▸ **THE PROBLEM**
Apart from pictures, transcribe exactly each line from the one containing "sjukvårdsområdet." through the final line of the listing below.

--- START ---

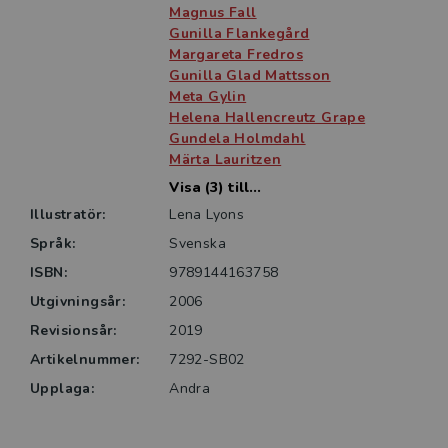
Magnus Fall
Uro-tarmterapi är författad av femton framstående
Gunilla Flankegård
Margareta Fredros
experter och kliniker som bidragit med sin gedigna
Gunilla Glad Mattsson
kunskap och kliniska erfarenhet inom området. Boken
Meta Gylin
riktar sig till utbildningar inom uro-tarmterapi men kan
Helena Hallencreutz Grape
användas på alla universitets- och
Gundela Holmdahl
högskoleutbildningar där problem som berör
Märta Lauritzen
urinblåsan och tarmens funktion avhandlas. Boken kan
Visa (3) till...
också användas som en handbok inom hälso- och
Illustratör:
Lena Lyons
sjukvårdsområdet.
Språk:
Svenska
ISBN:
9789144163758
Utgivningsår:
2006
Revisionsår:
2019
Artikelnummer:
7292-SB02
Upplaga:
Andra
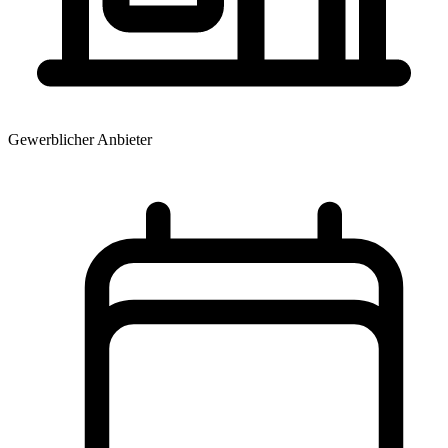
Gewerblicher Anbieter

--- END ---

▸ **ANSWER**
sjukvårdsområdet.
Språk:
Svenska
ISBN:
9789144163758
Utgivningsår:
2006
Revisionsår:
2019
Artikelnummer:
7292-SB02
Upplaga:
Andra
Gewerblicher Anbieter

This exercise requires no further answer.